(Dataset entries)
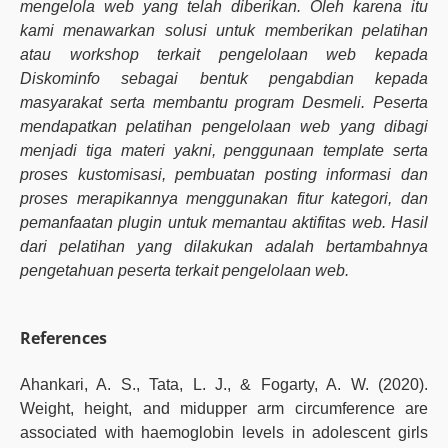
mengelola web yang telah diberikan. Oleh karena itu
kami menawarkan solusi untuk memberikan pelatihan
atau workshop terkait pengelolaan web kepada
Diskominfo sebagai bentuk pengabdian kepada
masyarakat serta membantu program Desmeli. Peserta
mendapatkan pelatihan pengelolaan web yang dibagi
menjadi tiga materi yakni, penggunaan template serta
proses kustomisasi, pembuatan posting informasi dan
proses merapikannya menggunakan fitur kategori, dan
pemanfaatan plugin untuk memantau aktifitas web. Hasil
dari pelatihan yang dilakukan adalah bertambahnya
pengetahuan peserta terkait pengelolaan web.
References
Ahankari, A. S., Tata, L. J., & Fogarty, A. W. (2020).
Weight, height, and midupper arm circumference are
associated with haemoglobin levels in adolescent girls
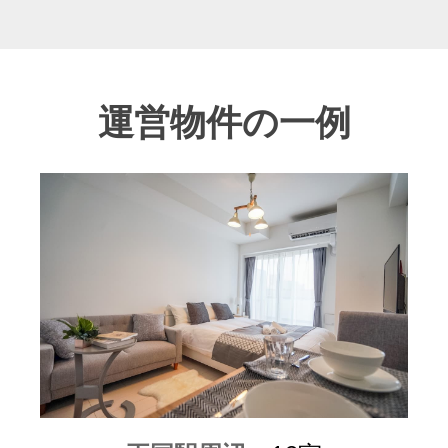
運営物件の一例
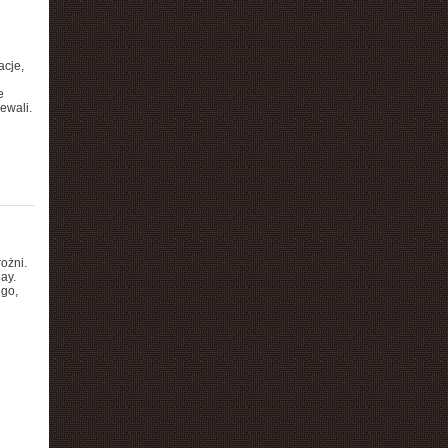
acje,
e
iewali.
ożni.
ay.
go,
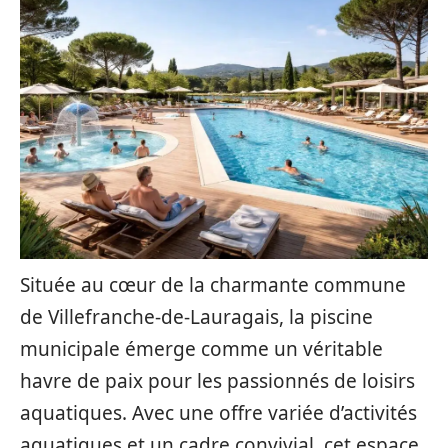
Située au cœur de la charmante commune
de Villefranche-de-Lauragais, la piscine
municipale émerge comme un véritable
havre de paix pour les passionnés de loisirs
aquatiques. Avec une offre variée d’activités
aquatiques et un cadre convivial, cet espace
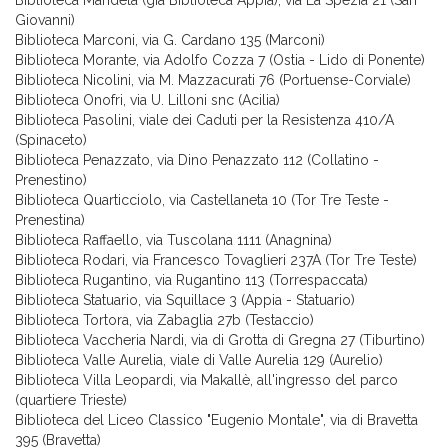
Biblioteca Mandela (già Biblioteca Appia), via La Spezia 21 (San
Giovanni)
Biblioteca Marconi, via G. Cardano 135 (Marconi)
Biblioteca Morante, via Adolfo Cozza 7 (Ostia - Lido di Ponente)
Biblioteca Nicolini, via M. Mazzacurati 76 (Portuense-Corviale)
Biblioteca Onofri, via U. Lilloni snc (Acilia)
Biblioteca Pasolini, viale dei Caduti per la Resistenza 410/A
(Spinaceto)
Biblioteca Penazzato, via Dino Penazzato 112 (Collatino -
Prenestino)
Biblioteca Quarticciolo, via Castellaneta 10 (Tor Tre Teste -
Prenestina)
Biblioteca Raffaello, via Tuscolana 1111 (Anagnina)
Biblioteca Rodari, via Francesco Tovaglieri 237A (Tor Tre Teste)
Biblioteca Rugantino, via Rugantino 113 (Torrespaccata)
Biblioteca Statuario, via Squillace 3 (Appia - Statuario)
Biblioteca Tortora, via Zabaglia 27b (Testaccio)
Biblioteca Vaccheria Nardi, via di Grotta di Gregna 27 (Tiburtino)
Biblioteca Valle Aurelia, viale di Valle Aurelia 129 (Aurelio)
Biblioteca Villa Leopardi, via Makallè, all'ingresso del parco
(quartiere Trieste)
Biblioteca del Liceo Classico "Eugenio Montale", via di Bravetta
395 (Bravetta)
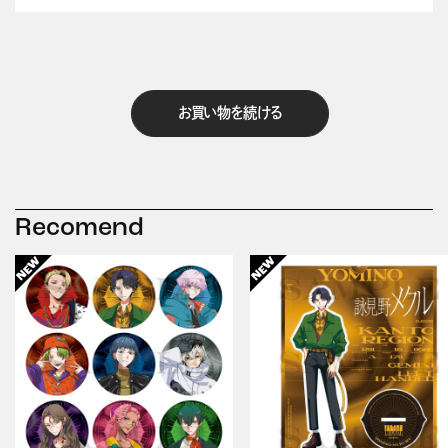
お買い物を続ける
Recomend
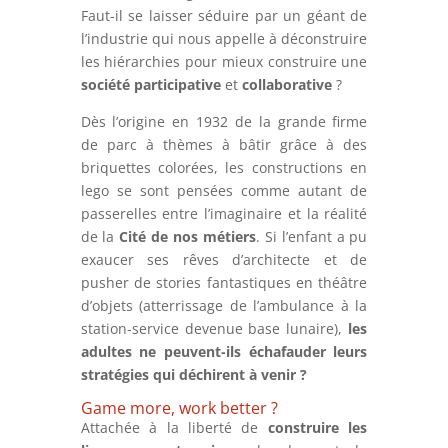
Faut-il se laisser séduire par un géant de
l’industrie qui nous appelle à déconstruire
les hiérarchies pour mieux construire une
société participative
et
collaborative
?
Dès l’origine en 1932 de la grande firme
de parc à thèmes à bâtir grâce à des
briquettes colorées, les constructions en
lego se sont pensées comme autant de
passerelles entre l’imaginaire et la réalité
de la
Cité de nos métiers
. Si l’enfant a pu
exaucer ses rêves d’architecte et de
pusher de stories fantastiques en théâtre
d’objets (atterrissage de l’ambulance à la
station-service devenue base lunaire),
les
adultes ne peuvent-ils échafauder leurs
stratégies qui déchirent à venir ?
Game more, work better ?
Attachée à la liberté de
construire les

* **WORK TO BE COMPLETED**
Your reply should be one number: the count of lines above that hold the word "terkait".

* **ANSWER FOR THE TASK**
2